Она нырнула под ветку и двинулась вниз по склону.
– Эй! – предупредил Шаса. – Не спускайся. Поранишься.
– Испугался! – насмешливо сказала она.
– Нет.
Насмешка обожгла его, и они вдвоем спустились по каменистому склону. Один раз Аннелиза остановилась, чтобы сорвать с куста гроздь желтых цветов, и они продолжили спуск, помогая друг другу в трудных местах, пролезая под колючими ветвями, покачиваясь на камнях и перепрыгивая через провалы, как горные кролики, пока не достигли дна ущелья и не остановились перевести дух.
Шаса откинулся назад и посмотрел вверх, на утес, крутой, как стена крепости, но Аннелиза потянула его за руку, чтобы привлечь внимание.
– Это тайна. Поклянись, что никому не скажешь, особенно моему брату.
– Хорошо, клянусь.
– Нет, ты должен сделать это правильно. Подними правую руку и приложи другую к сердцу.
Она заставила его дать торжественную клятву, потом взяла за руку и провела через груду поросших мхом камней.
– Наклонись!
Шаса послушался. Тогда она отвела поросшую густой листвой ветку, которая закрывала углубление среди камней. Шаса ахнул и отступил, наполовину выпрямившись. Углубление было устроено как склеп. На полу стояли кувшины с дикими цветами, но цветы увяли и высохли. За цветами небольшой пирамидой лежала груда белых костей, ее венчал человеческий череп с пустыми глазницами и желтыми зубами.
– Кто это? – спросил Шаса, в суеверном страхе вытаращив глаза.
– Ведьма горы. – Аннелиза взяла его за руку. – Я нашла здесь кости и сделала это место волшебным.
– Откуда ты знаешь, что это ведьма?
Шасу охватил суеверный страх, и его голос дрожал.
– Она мне сама сказала.
Это вызывало в воображении такие страшные картины, что Шаса не стал дальше расспрашивать. Кости и череп сами по себе были достаточно страшны, а голоса с того света в сотни раз хуже, и у Шасы волоски на шее и на предплечьях встали дыбом.
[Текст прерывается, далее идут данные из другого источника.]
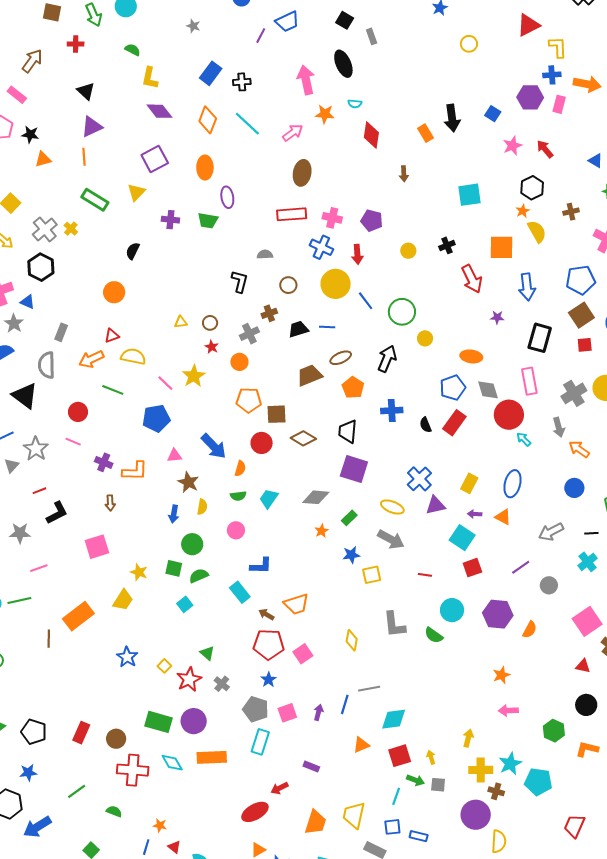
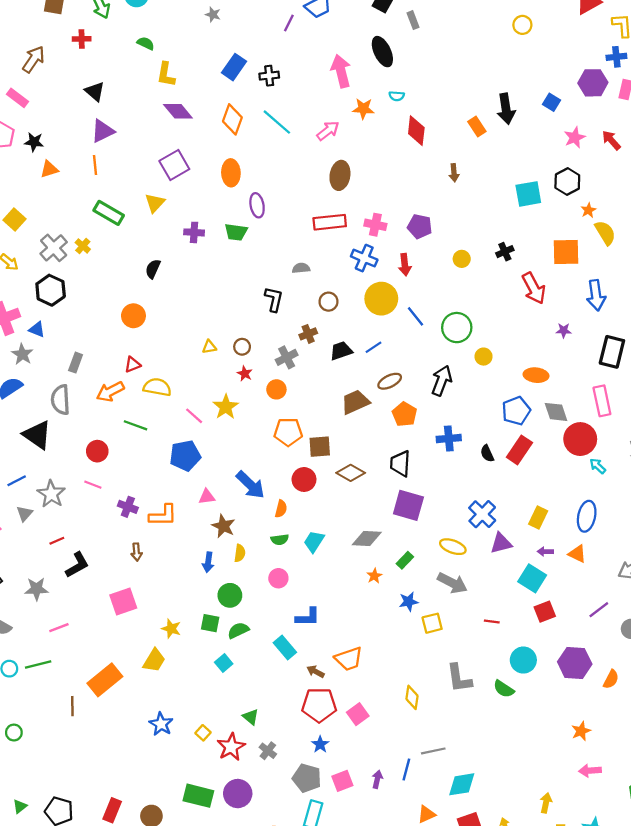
black hexagon: (532, 188) -> (567, 182), moved
blue line: (327, 327) -> (374, 347), turned -35

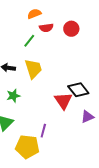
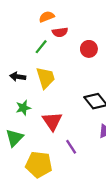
red circle: (71, 29) -> (89, 49), moved
red triangle: (63, 101) -> (52, 121), moved
purple line: (43, 131) -> (71, 147), moved, turned -48

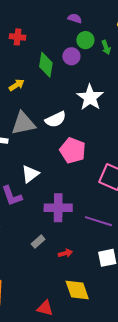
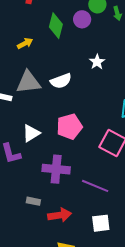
white star: (90, 97) -> (97, 62), size x0.6
pink pentagon: (73, 151) -> (69, 127), moved, turned 30
gray rectangle: (38, 242) -> (33, 201), turned 48
red arrow: (65, 253) -> (60, 215), size x1.6

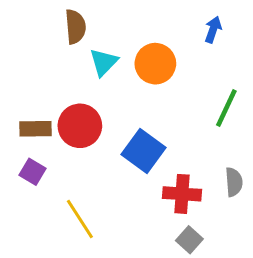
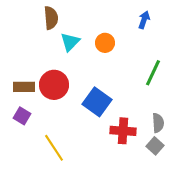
orange circle: (155, 64) -> (105, 43), size x0.7
gray square: (189, 240) -> (155, 146), moved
Он смотрел, как девушка меняет увядшие цветы на свежие желтые гроздья акации. Потом она присела и снова взяла его руку.
– Ведьма дарит тебе одно желание, – прошептала она, и Шаса задумался. – Чего ты хочешь?
Она потянула его за руку.
– Я могу пожелать что угодно?
– Да, все что угодно, – подтвердила она, выжидательно глядя ему в лицо.
Шаса взглянул на побелевший череп, и его страх рассеялся; внезапно его охватило новое ощущение. Словно кто-то потянулся к нему; это было ощущение тепла и уюта, какие он раньше испытывал только в детстве, когда мать подносила его к груди.
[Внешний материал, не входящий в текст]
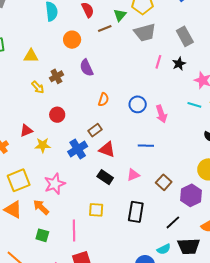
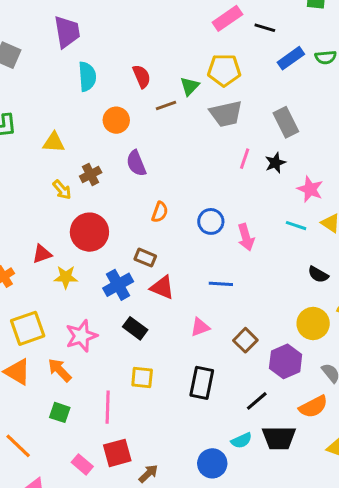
red circle: (57, 115) -> (89, 232), size x1.6
brown rectangle: (95, 130) -> (145, 258), turned 56
black rectangle: (105, 177) -> (135, 328), moved

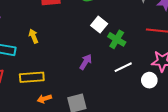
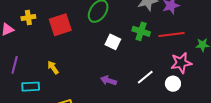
green cross: (117, 39) -> (141, 31), moved
purple arrow: (86, 62) -> (108, 81), turned -91

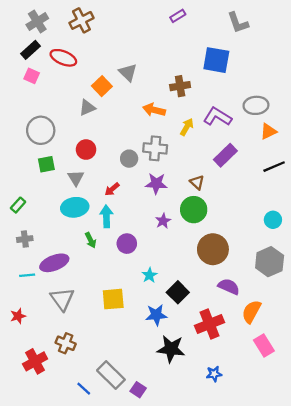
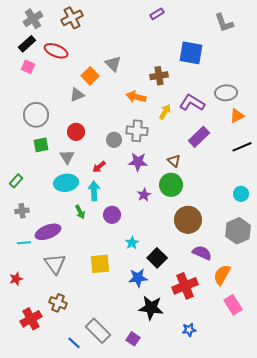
gray L-shape: (238, 23) -> (224, 23), moved
purple square: (138, 390) -> (133, 339), moved

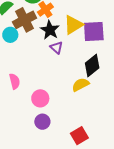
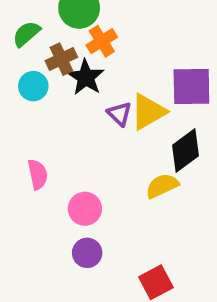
brown cross: (25, 20) -> (61, 59), size x0.7
yellow triangle: (73, 25) -> (148, 112), moved
black star: (50, 30) -> (86, 77), moved

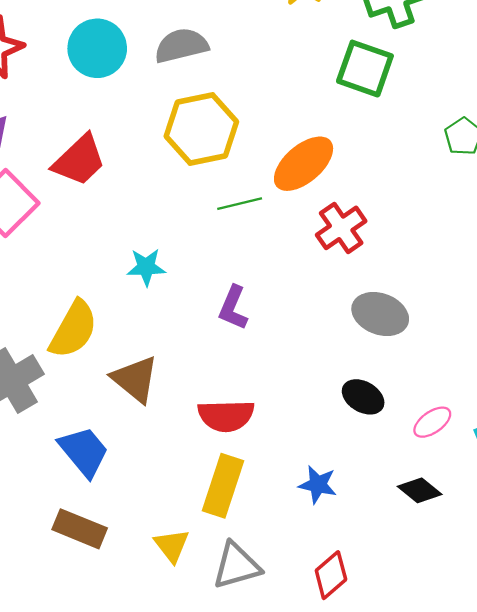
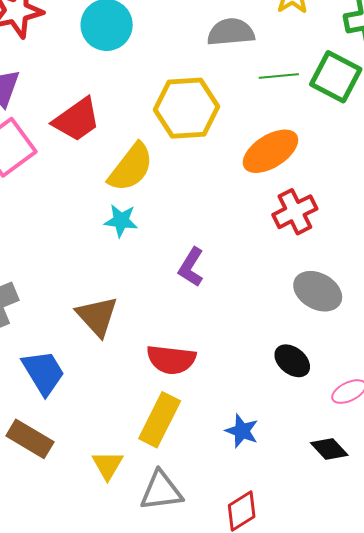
gray semicircle: (181, 46) -> (231, 32), moved
green line: (240, 204) -> (279, 76), moved
yellow semicircle: (73, 329) -> (131, 167), moved

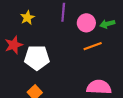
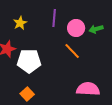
orange line: (93, 46) -> (72, 51), moved, turned 66

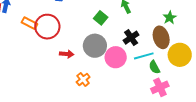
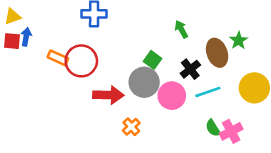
green square: (101, 18) -> (152, 60), moved
brown ellipse: (161, 37) -> (217, 53), moved
red arrow: (67, 54) -> (108, 95), size x1.6
green semicircle: (154, 67) -> (213, 128), moved

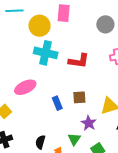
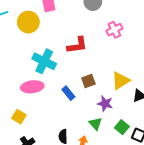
cyan cross: (46, 53) -> (44, 61), moved, turned 30
pink ellipse: (25, 87) -> (32, 87), turned 35

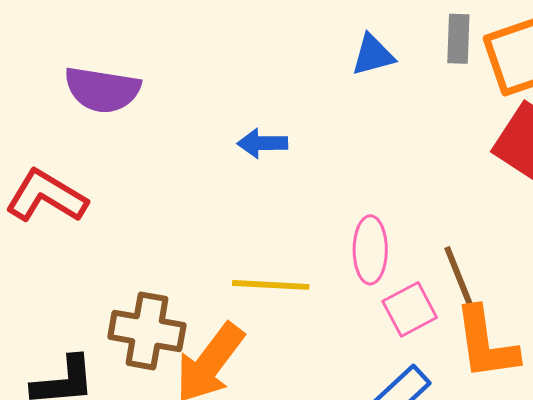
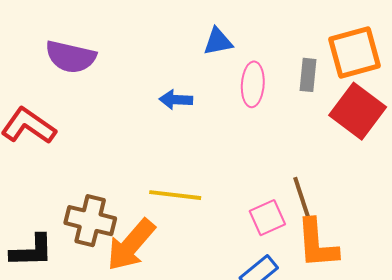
gray rectangle: (458, 39) -> (308, 75), moved
blue triangle: (373, 55) -> (218, 42), moved
pink ellipse: (370, 250) -> (253, 84), moved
На темени у черепа еще сохранились обрывки сухой кожи, похожей на коричневый пергамент, и крошечные зернышки черных волос, мягкие пушистые маленькие шарики, как на голове цивилизованного бушмена, который пасет молочных коров на станции по дороге в Виндхук.
– Все что угодно? – повторил он. – Я могу пожелать что хочу?
– Да, все что хочешь.
Аннелиза прижалась к нему. Она была мягкая и теплая, и от ее тела сладко пахло молодым потом.
Шаса наклонился вперед, коснулся белой кости лба, и ощущение тепла и уюта стало сильней. Он почувствовал ласковое милосердие и любовь – да, любовь, как будто его увидел кто-то, кто глубоко его любит, кому он дорог.
– Я хочу, – негромко, почти шепотом, почти мечтательно, сказал он, – обладать огромной властью.
Ему показалось, что при прикосновении к черепу пальцы его закололо, словно разрядом статического электричества, и он резко отдернул руку.
Аннелиза досадливо вскрикнула и отодвинулась от него.
– Дурацкое желание. – Она рассердилась. Он не понимал почему. – Глупый мальчишка! Ведьма не выполнит такое глупое желание. – Она вскочила и отвела ветку от входа в нишу. – Уже поздно. Пора возвращаться.
Шаса не хотел уходить и медлил.
Аннелиза позвала со склона:
– Пошли, через час стемнеет.
Когда он добрался до тропы, она сидела на камне лицом к нему.
– Я поранилась.
Она произнесла это как обвинение. Оба раскраснелись и запыхались после подъема.
– Извини, – ответил он. – Где поранилась?
Девушка приподняла юбку до середины бедра. Ветка репейника поцарапала ее, и на гладкой внутренней поверхности ляжки алела длинная царапина. Кожа была едва задета, но все же цепочка капель краснела, как ожерелье из крошечных рубинов. Он смотрел на это, словно зачарованный, а она снова села спиной к камню, подняла колени и развела бедра, прижимая смятую юбку к промежности.
– Смажь слюной, – приказала она.
Он послушно склонился между ее ног и послюнил палец.
– У тебя палец грязный, – укорила она.